If you absolutely hate to pay bills, putting your expenses on autopilot takes the hassle out of managing your personal finances. This is a simple process that starts with signing up for online banking through your financial institution. Most banks offer free bill pay. Basically, you determine the days to pay your creditors, and how much to pay. As these dates roll around, money in your account is automatically drafted and forwarded to your creditors or utility companies. You don't have to write a check, or worry about buying stamps.

3. Automate Your Savings

Paying bills is important, but it's equally important to build a nest egg and save for a rainy day. And fortunately, there are ways to put your savings on autopilot. Set up automatic transfers from your checking account to your savings account on certain days of the month. This way, you can grow a larger cash reserve.

4. Get a Whole Life Policy

You probably know the importance of life insurance. And to save money on a policy, you might consider a term life policy. But term policies expire after 10, 20 or 30 years. After your policy expires, you'll have to shop around for a new policy. Unfortunately, renewing the policy typically involves a higher premium. If you want to purchase insurance once, and not think about it again, get a whole life policy, also called a permanent policy.

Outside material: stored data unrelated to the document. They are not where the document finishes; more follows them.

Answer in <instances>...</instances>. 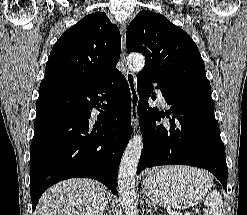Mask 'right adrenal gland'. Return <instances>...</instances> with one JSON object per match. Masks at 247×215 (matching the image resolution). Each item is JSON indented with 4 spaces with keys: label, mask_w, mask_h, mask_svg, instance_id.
<instances>
[{
    "label": "right adrenal gland",
    "mask_w": 247,
    "mask_h": 215,
    "mask_svg": "<svg viewBox=\"0 0 247 215\" xmlns=\"http://www.w3.org/2000/svg\"><path fill=\"white\" fill-rule=\"evenodd\" d=\"M105 211H109V205H108V202H107V204H106V207H105V209H104V215H105Z\"/></svg>",
    "instance_id": "right-adrenal-gland-1"
}]
</instances>
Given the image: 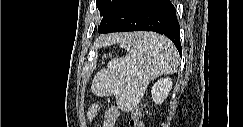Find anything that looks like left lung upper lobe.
<instances>
[{"label": "left lung upper lobe", "instance_id": "5c2ea615", "mask_svg": "<svg viewBox=\"0 0 243 127\" xmlns=\"http://www.w3.org/2000/svg\"><path fill=\"white\" fill-rule=\"evenodd\" d=\"M122 0H96L97 6L100 10V15L103 16V19L99 25V28H103L106 25V17L113 12Z\"/></svg>", "mask_w": 243, "mask_h": 127}]
</instances>
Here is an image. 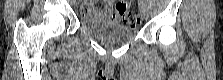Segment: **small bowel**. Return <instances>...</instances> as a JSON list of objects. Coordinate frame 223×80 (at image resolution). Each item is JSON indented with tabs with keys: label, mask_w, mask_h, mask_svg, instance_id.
<instances>
[{
	"label": "small bowel",
	"mask_w": 223,
	"mask_h": 80,
	"mask_svg": "<svg viewBox=\"0 0 223 80\" xmlns=\"http://www.w3.org/2000/svg\"><path fill=\"white\" fill-rule=\"evenodd\" d=\"M82 14L86 17L107 19L110 21H117L121 18L115 12V6L113 7L111 1L106 2L104 8H98L91 3H87L82 8Z\"/></svg>",
	"instance_id": "obj_1"
}]
</instances>
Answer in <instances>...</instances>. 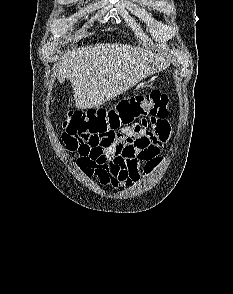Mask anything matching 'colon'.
I'll list each match as a JSON object with an SVG mask.
<instances>
[{
  "label": "colon",
  "mask_w": 233,
  "mask_h": 294,
  "mask_svg": "<svg viewBox=\"0 0 233 294\" xmlns=\"http://www.w3.org/2000/svg\"><path fill=\"white\" fill-rule=\"evenodd\" d=\"M168 115L166 94L152 91L124 99L113 109L70 112L64 122L63 140L68 150L81 157H100L105 149H120L133 142L131 137H125V132H131L130 123L134 120H140V117L167 118Z\"/></svg>",
  "instance_id": "colon-1"
}]
</instances>
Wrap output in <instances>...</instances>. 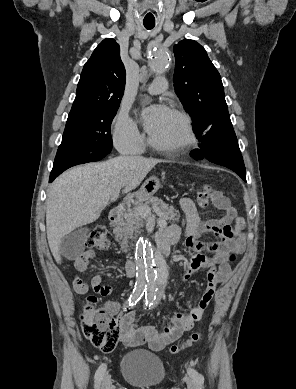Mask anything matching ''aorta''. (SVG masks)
Instances as JSON below:
<instances>
[{
	"label": "aorta",
	"instance_id": "aorta-1",
	"mask_svg": "<svg viewBox=\"0 0 296 389\" xmlns=\"http://www.w3.org/2000/svg\"><path fill=\"white\" fill-rule=\"evenodd\" d=\"M171 49L157 46L152 50L150 69L156 74H163L172 60ZM138 266L137 286L146 288L148 295L154 296L168 279V267L164 257L147 240H139L135 248Z\"/></svg>",
	"mask_w": 296,
	"mask_h": 389
}]
</instances>
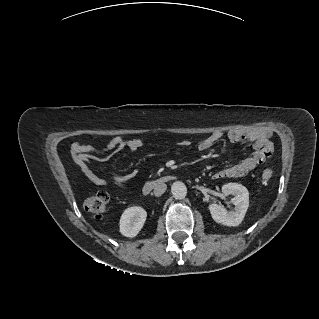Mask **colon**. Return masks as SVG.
Listing matches in <instances>:
<instances>
[{
  "instance_id": "colon-1",
  "label": "colon",
  "mask_w": 319,
  "mask_h": 319,
  "mask_svg": "<svg viewBox=\"0 0 319 319\" xmlns=\"http://www.w3.org/2000/svg\"><path fill=\"white\" fill-rule=\"evenodd\" d=\"M262 150L264 153L269 156L272 152V145L269 141H265L262 146ZM262 179L263 181H270L273 176L274 172L272 169L266 168L262 171ZM109 193L106 191H100L97 192L96 194L88 197L85 202H84V209L95 216L96 218H101L105 215L107 208H108V203H109Z\"/></svg>"
}]
</instances>
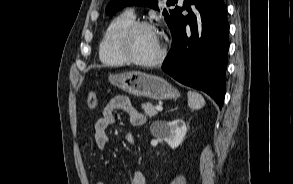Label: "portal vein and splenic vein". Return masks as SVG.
Returning <instances> with one entry per match:
<instances>
[{"label":"portal vein and splenic vein","mask_w":293,"mask_h":184,"mask_svg":"<svg viewBox=\"0 0 293 184\" xmlns=\"http://www.w3.org/2000/svg\"><path fill=\"white\" fill-rule=\"evenodd\" d=\"M156 110H157V111H162L163 108H162V106H157V107H156Z\"/></svg>","instance_id":"18ae733b"}]
</instances>
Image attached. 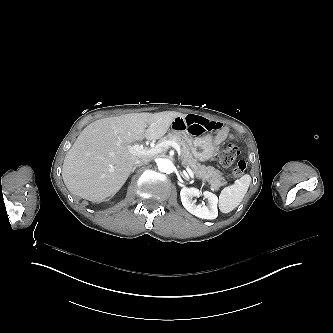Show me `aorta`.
Wrapping results in <instances>:
<instances>
[{
  "mask_svg": "<svg viewBox=\"0 0 333 333\" xmlns=\"http://www.w3.org/2000/svg\"><path fill=\"white\" fill-rule=\"evenodd\" d=\"M159 171L163 173H171L173 171L174 164L171 160L162 158L157 163Z\"/></svg>",
  "mask_w": 333,
  "mask_h": 333,
  "instance_id": "1",
  "label": "aorta"
}]
</instances>
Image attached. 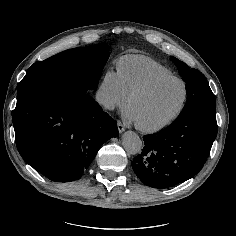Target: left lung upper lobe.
Returning <instances> with one entry per match:
<instances>
[{"label": "left lung upper lobe", "mask_w": 236, "mask_h": 236, "mask_svg": "<svg viewBox=\"0 0 236 236\" xmlns=\"http://www.w3.org/2000/svg\"><path fill=\"white\" fill-rule=\"evenodd\" d=\"M183 80L186 82L187 102L180 114L190 110L216 112V101L209 84L201 72L190 69L185 63L171 56Z\"/></svg>", "instance_id": "1"}]
</instances>
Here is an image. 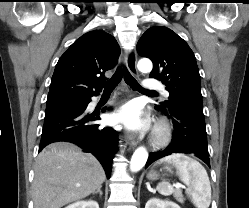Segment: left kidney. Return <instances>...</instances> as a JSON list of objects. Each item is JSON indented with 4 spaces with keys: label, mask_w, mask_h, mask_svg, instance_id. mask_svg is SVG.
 <instances>
[{
    "label": "left kidney",
    "mask_w": 249,
    "mask_h": 208,
    "mask_svg": "<svg viewBox=\"0 0 249 208\" xmlns=\"http://www.w3.org/2000/svg\"><path fill=\"white\" fill-rule=\"evenodd\" d=\"M145 208H181V207L172 201H163L157 198H152L147 201Z\"/></svg>",
    "instance_id": "5707ae66"
}]
</instances>
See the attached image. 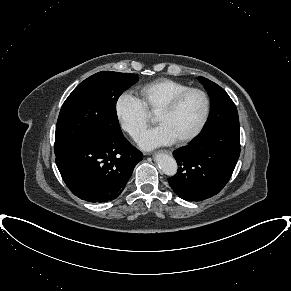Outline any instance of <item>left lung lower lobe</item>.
Masks as SVG:
<instances>
[{
	"mask_svg": "<svg viewBox=\"0 0 291 291\" xmlns=\"http://www.w3.org/2000/svg\"><path fill=\"white\" fill-rule=\"evenodd\" d=\"M239 155V129H217L175 150L174 157L179 168L168 182L184 200L210 198L229 181Z\"/></svg>",
	"mask_w": 291,
	"mask_h": 291,
	"instance_id": "0a47b994",
	"label": "left lung lower lobe"
}]
</instances>
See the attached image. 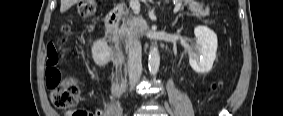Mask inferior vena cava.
I'll use <instances>...</instances> for the list:
<instances>
[{
	"mask_svg": "<svg viewBox=\"0 0 283 116\" xmlns=\"http://www.w3.org/2000/svg\"><path fill=\"white\" fill-rule=\"evenodd\" d=\"M129 59H128V72L129 80L132 85H136L142 73V49L140 41L132 35L128 38Z\"/></svg>",
	"mask_w": 283,
	"mask_h": 116,
	"instance_id": "obj_1",
	"label": "inferior vena cava"
}]
</instances>
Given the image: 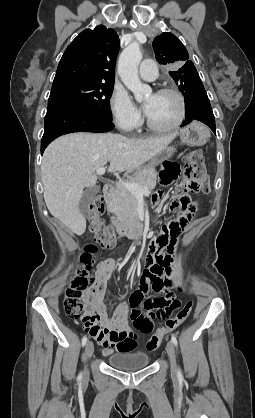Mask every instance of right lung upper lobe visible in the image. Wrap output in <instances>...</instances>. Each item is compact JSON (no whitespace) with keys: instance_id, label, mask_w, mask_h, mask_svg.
<instances>
[{"instance_id":"cb5924a9","label":"right lung upper lobe","mask_w":255,"mask_h":418,"mask_svg":"<svg viewBox=\"0 0 255 418\" xmlns=\"http://www.w3.org/2000/svg\"><path fill=\"white\" fill-rule=\"evenodd\" d=\"M119 38L103 25L81 32L65 50L53 85L68 81L114 83Z\"/></svg>"}]
</instances>
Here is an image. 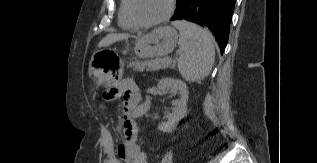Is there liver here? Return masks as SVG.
<instances>
[{"instance_id": "liver-1", "label": "liver", "mask_w": 317, "mask_h": 163, "mask_svg": "<svg viewBox=\"0 0 317 163\" xmlns=\"http://www.w3.org/2000/svg\"><path fill=\"white\" fill-rule=\"evenodd\" d=\"M130 37L129 34H108L106 35L98 44L99 48L107 47L115 42L128 39Z\"/></svg>"}]
</instances>
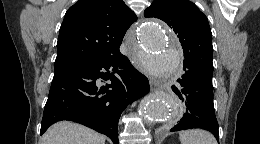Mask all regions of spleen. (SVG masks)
<instances>
[{
  "label": "spleen",
  "mask_w": 260,
  "mask_h": 144,
  "mask_svg": "<svg viewBox=\"0 0 260 144\" xmlns=\"http://www.w3.org/2000/svg\"><path fill=\"white\" fill-rule=\"evenodd\" d=\"M179 138L181 144H217L211 133L199 129L181 131Z\"/></svg>",
  "instance_id": "1"
}]
</instances>
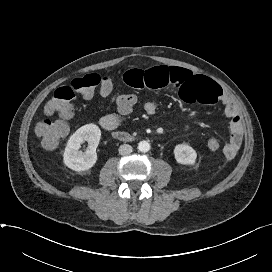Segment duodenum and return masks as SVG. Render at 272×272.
I'll use <instances>...</instances> for the list:
<instances>
[{"label":"duodenum","mask_w":272,"mask_h":272,"mask_svg":"<svg viewBox=\"0 0 272 272\" xmlns=\"http://www.w3.org/2000/svg\"><path fill=\"white\" fill-rule=\"evenodd\" d=\"M113 137L121 141H132L133 137L126 132H114Z\"/></svg>","instance_id":"410a0bca"}]
</instances>
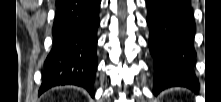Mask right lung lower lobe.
I'll return each mask as SVG.
<instances>
[{
	"mask_svg": "<svg viewBox=\"0 0 221 102\" xmlns=\"http://www.w3.org/2000/svg\"><path fill=\"white\" fill-rule=\"evenodd\" d=\"M100 2L57 1L53 44L44 63L39 94L54 86L77 85L94 97Z\"/></svg>",
	"mask_w": 221,
	"mask_h": 102,
	"instance_id": "1",
	"label": "right lung lower lobe"
}]
</instances>
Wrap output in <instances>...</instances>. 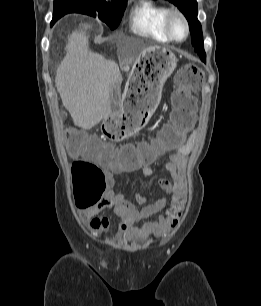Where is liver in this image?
Returning a JSON list of instances; mask_svg holds the SVG:
<instances>
[{
    "mask_svg": "<svg viewBox=\"0 0 261 306\" xmlns=\"http://www.w3.org/2000/svg\"><path fill=\"white\" fill-rule=\"evenodd\" d=\"M88 28L82 24L68 36L66 55L55 78L63 105L74 124L83 129H91L110 115V89L123 80L117 63L89 49Z\"/></svg>",
    "mask_w": 261,
    "mask_h": 306,
    "instance_id": "liver-1",
    "label": "liver"
}]
</instances>
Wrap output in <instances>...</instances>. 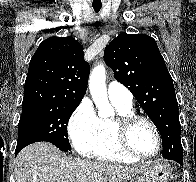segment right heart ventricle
Returning <instances> with one entry per match:
<instances>
[{"label":"right heart ventricle","mask_w":196,"mask_h":182,"mask_svg":"<svg viewBox=\"0 0 196 182\" xmlns=\"http://www.w3.org/2000/svg\"><path fill=\"white\" fill-rule=\"evenodd\" d=\"M112 104L118 114L134 113L132 104L127 105L115 101H112ZM88 155L96 160L112 163L134 164L139 161L125 154L118 147L111 119H99L97 140Z\"/></svg>","instance_id":"obj_1"}]
</instances>
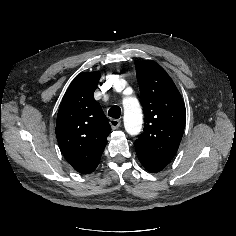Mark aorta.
<instances>
[{"mask_svg":"<svg viewBox=\"0 0 236 236\" xmlns=\"http://www.w3.org/2000/svg\"><path fill=\"white\" fill-rule=\"evenodd\" d=\"M124 127L128 134L136 135L142 129V111L139 102L134 97L123 100Z\"/></svg>","mask_w":236,"mask_h":236,"instance_id":"1","label":"aorta"}]
</instances>
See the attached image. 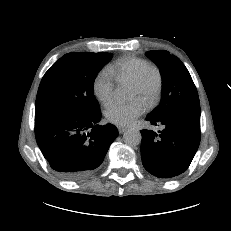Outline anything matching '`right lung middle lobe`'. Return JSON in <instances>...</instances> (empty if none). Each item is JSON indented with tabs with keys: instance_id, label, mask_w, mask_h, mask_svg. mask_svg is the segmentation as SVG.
<instances>
[{
	"instance_id": "obj_1",
	"label": "right lung middle lobe",
	"mask_w": 231,
	"mask_h": 231,
	"mask_svg": "<svg viewBox=\"0 0 231 231\" xmlns=\"http://www.w3.org/2000/svg\"><path fill=\"white\" fill-rule=\"evenodd\" d=\"M111 53H68L43 76L36 97V110L48 109L91 116L100 111L93 84Z\"/></svg>"
}]
</instances>
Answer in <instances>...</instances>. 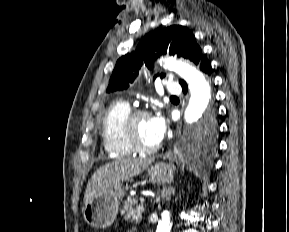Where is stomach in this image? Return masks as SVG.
Listing matches in <instances>:
<instances>
[{"label": "stomach", "mask_w": 289, "mask_h": 232, "mask_svg": "<svg viewBox=\"0 0 289 232\" xmlns=\"http://www.w3.org/2000/svg\"><path fill=\"white\" fill-rule=\"evenodd\" d=\"M175 168L166 163H156L147 169L149 180L152 183H166L173 179ZM125 195L122 185L110 191L95 196L83 207L85 221L92 227L104 229L116 219L120 199Z\"/></svg>", "instance_id": "obj_1"}]
</instances>
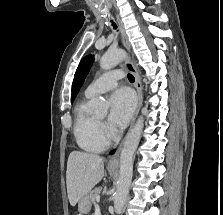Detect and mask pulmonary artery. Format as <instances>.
<instances>
[{
	"mask_svg": "<svg viewBox=\"0 0 223 215\" xmlns=\"http://www.w3.org/2000/svg\"><path fill=\"white\" fill-rule=\"evenodd\" d=\"M123 77V73L118 69H110V72L100 76L91 82L86 90L85 95L92 97L100 93L111 90L118 85V81Z\"/></svg>",
	"mask_w": 223,
	"mask_h": 215,
	"instance_id": "1",
	"label": "pulmonary artery"
}]
</instances>
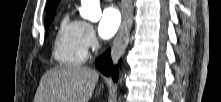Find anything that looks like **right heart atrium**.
Listing matches in <instances>:
<instances>
[{
    "instance_id": "obj_1",
    "label": "right heart atrium",
    "mask_w": 221,
    "mask_h": 102,
    "mask_svg": "<svg viewBox=\"0 0 221 102\" xmlns=\"http://www.w3.org/2000/svg\"><path fill=\"white\" fill-rule=\"evenodd\" d=\"M82 38L87 50L96 46L95 31L91 24L82 22Z\"/></svg>"
}]
</instances>
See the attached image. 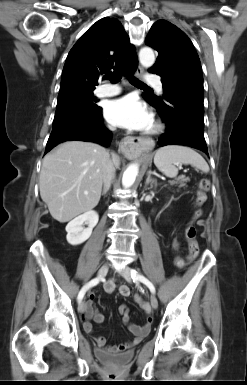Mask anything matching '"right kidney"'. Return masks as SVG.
Returning a JSON list of instances; mask_svg holds the SVG:
<instances>
[{"mask_svg": "<svg viewBox=\"0 0 247 385\" xmlns=\"http://www.w3.org/2000/svg\"><path fill=\"white\" fill-rule=\"evenodd\" d=\"M99 216L95 211H87L76 217L66 226V239L69 244L76 246L85 242L92 234L93 228L97 225ZM84 222L88 223L87 228H83Z\"/></svg>", "mask_w": 247, "mask_h": 385, "instance_id": "right-kidney-1", "label": "right kidney"}]
</instances>
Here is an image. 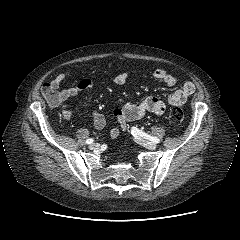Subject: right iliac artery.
<instances>
[{
  "instance_id": "right-iliac-artery-1",
  "label": "right iliac artery",
  "mask_w": 240,
  "mask_h": 240,
  "mask_svg": "<svg viewBox=\"0 0 240 240\" xmlns=\"http://www.w3.org/2000/svg\"><path fill=\"white\" fill-rule=\"evenodd\" d=\"M93 141H94V140H93L92 138H89V139L86 140V143H87V144H91V143H93Z\"/></svg>"
}]
</instances>
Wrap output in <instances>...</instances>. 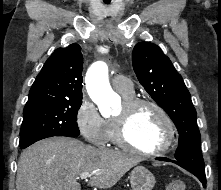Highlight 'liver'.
<instances>
[{
  "instance_id": "6515ba94",
  "label": "liver",
  "mask_w": 221,
  "mask_h": 190,
  "mask_svg": "<svg viewBox=\"0 0 221 190\" xmlns=\"http://www.w3.org/2000/svg\"><path fill=\"white\" fill-rule=\"evenodd\" d=\"M142 161L137 155L107 148H95L70 138L42 140L24 150L18 161L17 190H81L77 179L92 175L90 186L108 189Z\"/></svg>"
}]
</instances>
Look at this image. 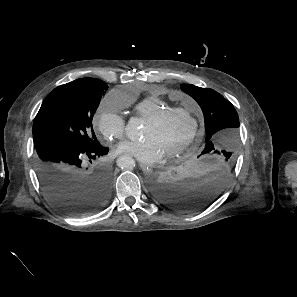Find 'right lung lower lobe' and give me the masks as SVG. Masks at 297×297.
Returning a JSON list of instances; mask_svg holds the SVG:
<instances>
[{
  "instance_id": "1",
  "label": "right lung lower lobe",
  "mask_w": 297,
  "mask_h": 297,
  "mask_svg": "<svg viewBox=\"0 0 297 297\" xmlns=\"http://www.w3.org/2000/svg\"><path fill=\"white\" fill-rule=\"evenodd\" d=\"M35 167L44 193L61 211L91 214L107 201L111 174L104 165L89 167L86 160L108 153L101 145L84 149L66 141H48L35 147Z\"/></svg>"
}]
</instances>
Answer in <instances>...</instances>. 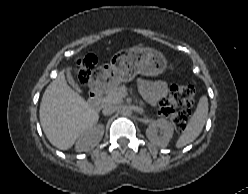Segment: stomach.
<instances>
[{
    "label": "stomach",
    "instance_id": "stomach-1",
    "mask_svg": "<svg viewBox=\"0 0 248 194\" xmlns=\"http://www.w3.org/2000/svg\"><path fill=\"white\" fill-rule=\"evenodd\" d=\"M163 54L151 47H138L120 55H113L110 64L102 68L105 86L115 87L129 82L136 75L157 76L166 69Z\"/></svg>",
    "mask_w": 248,
    "mask_h": 194
}]
</instances>
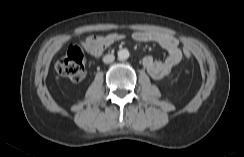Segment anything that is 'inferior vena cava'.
Wrapping results in <instances>:
<instances>
[{"mask_svg": "<svg viewBox=\"0 0 244 157\" xmlns=\"http://www.w3.org/2000/svg\"><path fill=\"white\" fill-rule=\"evenodd\" d=\"M115 60V56L113 54H107L103 57V62L108 64L112 63Z\"/></svg>", "mask_w": 244, "mask_h": 157, "instance_id": "602c4592", "label": "inferior vena cava"}]
</instances>
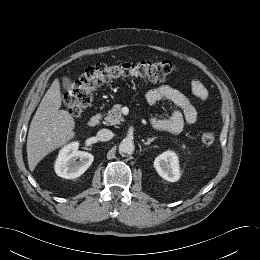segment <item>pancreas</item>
<instances>
[{
  "label": "pancreas",
  "mask_w": 260,
  "mask_h": 260,
  "mask_svg": "<svg viewBox=\"0 0 260 260\" xmlns=\"http://www.w3.org/2000/svg\"><path fill=\"white\" fill-rule=\"evenodd\" d=\"M123 120L122 118V105L115 104L111 110L108 111L106 114V117L104 118V124L106 125H116L120 124V122ZM182 148L187 147L183 144Z\"/></svg>",
  "instance_id": "obj_1"
}]
</instances>
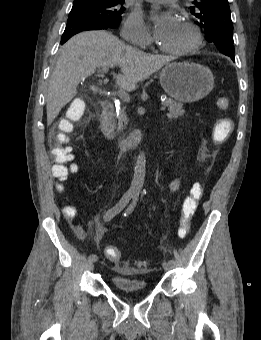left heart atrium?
<instances>
[{"instance_id":"1","label":"left heart atrium","mask_w":261,"mask_h":340,"mask_svg":"<svg viewBox=\"0 0 261 340\" xmlns=\"http://www.w3.org/2000/svg\"><path fill=\"white\" fill-rule=\"evenodd\" d=\"M151 21L154 25L155 36L160 42L171 36L180 25L176 15L171 12L153 15Z\"/></svg>"}]
</instances>
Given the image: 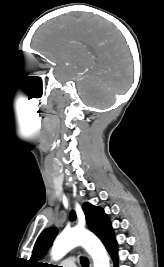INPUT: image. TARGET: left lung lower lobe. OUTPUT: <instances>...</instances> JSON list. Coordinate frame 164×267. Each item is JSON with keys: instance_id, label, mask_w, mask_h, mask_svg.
I'll return each mask as SVG.
<instances>
[{"instance_id": "obj_1", "label": "left lung lower lobe", "mask_w": 164, "mask_h": 267, "mask_svg": "<svg viewBox=\"0 0 164 267\" xmlns=\"http://www.w3.org/2000/svg\"><path fill=\"white\" fill-rule=\"evenodd\" d=\"M103 243L114 261V267H117V243L114 239V234L111 233Z\"/></svg>"}]
</instances>
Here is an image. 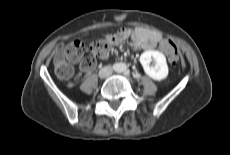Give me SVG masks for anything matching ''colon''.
Returning <instances> with one entry per match:
<instances>
[{"mask_svg":"<svg viewBox=\"0 0 230 155\" xmlns=\"http://www.w3.org/2000/svg\"><path fill=\"white\" fill-rule=\"evenodd\" d=\"M157 48L167 55L172 64H176L179 60V52L175 44L170 39H159ZM85 45L81 41H72L64 45L61 50L56 51L53 57V65L55 74L63 80H70L73 75V69L68 62H77L81 60L85 54ZM109 44L106 41H96L90 46V57L82 60V67L85 69L92 68L95 64L94 57H100L107 53Z\"/></svg>","mask_w":230,"mask_h":155,"instance_id":"obj_1","label":"colon"}]
</instances>
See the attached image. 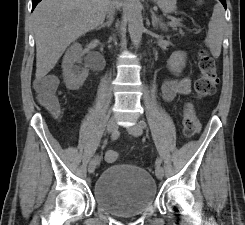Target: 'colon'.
Masks as SVG:
<instances>
[{
  "label": "colon",
  "mask_w": 245,
  "mask_h": 225,
  "mask_svg": "<svg viewBox=\"0 0 245 225\" xmlns=\"http://www.w3.org/2000/svg\"><path fill=\"white\" fill-rule=\"evenodd\" d=\"M198 68L200 72L199 78L195 82V95L197 97H206L212 95L218 83V73L213 57L205 49L198 52ZM56 83L53 81L38 88V98L42 104L54 112L61 110V104L56 96ZM201 129L200 121L195 115L192 103L187 102L184 106L183 115V132L184 136L189 138ZM107 161L112 159L111 155H107Z\"/></svg>",
  "instance_id": "obj_1"
}]
</instances>
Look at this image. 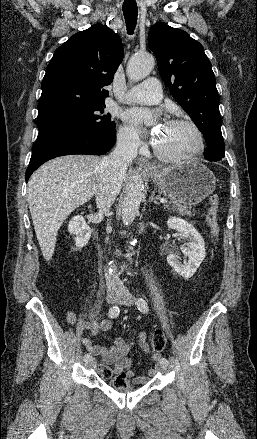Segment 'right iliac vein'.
Returning <instances> with one entry per match:
<instances>
[{"instance_id":"1","label":"right iliac vein","mask_w":257,"mask_h":439,"mask_svg":"<svg viewBox=\"0 0 257 439\" xmlns=\"http://www.w3.org/2000/svg\"><path fill=\"white\" fill-rule=\"evenodd\" d=\"M119 297H120V293H118V292H114V291H109V292H107V295H106V301H107L108 303L112 304V303H115V302L118 300ZM85 365H86L87 367L94 366V361H93V359H90V360H88V361H85Z\"/></svg>"}]
</instances>
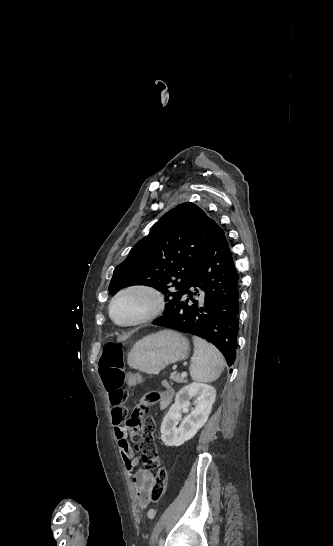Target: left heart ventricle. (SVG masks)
Segmentation results:
<instances>
[{
	"label": "left heart ventricle",
	"mask_w": 333,
	"mask_h": 546,
	"mask_svg": "<svg viewBox=\"0 0 333 546\" xmlns=\"http://www.w3.org/2000/svg\"><path fill=\"white\" fill-rule=\"evenodd\" d=\"M148 299L142 294H128L121 298L113 308L116 320L126 322L142 313L148 306Z\"/></svg>",
	"instance_id": "left-heart-ventricle-1"
}]
</instances>
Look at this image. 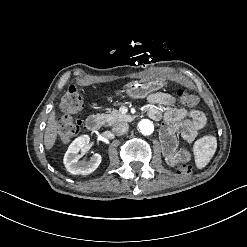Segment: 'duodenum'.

5. Join Your Employer's 401(k) Plan

When preparing for retirement, you can open an individual retirement account. But with these accounts, you have to deposit funds into the account. However, if you start a 401(k) through your employer, contributions are automatically taken from your pay. You don't have to lift a finger.

6. Use the Jar/envelope System for Budgeting

To avoid overspending, determine how much you need for groceries, gasoline and entertainment. After getting your paycheck, deposit cash into either envelopes or jars for each category, and only spend what you have in these envelopes. This eliminates multiple trips to the ATM and multiple debit card transactions.

7. Use Cash

If you use your debit card or a credit card for the majority of purchases, you'll have to track your spending either by keeping receipts or checking your online statements regularly. This can be a hassle. A simple approach, however, is using cash for purchases. Only bring the cash you need when shopping.

Personal finance might not be the most exciting topic to think about, but it's important if you want to maintain control over your money and make smarter financial decisions. What other tips can you offer?